WHAT IS BEING ASKED >> From the entries below, give the number of lines where the word "Amta" occurs, and nothing else.

TASK MATERIAL >>
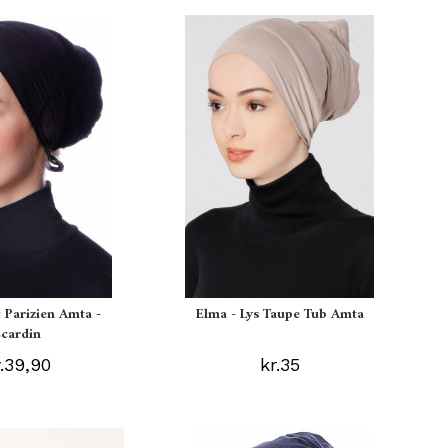
t Parizien Amta -
Elma - Lys Taupe Tub Amta
Ecardin
r.39,90
kr.35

EXPECTED OUTPUT >> 2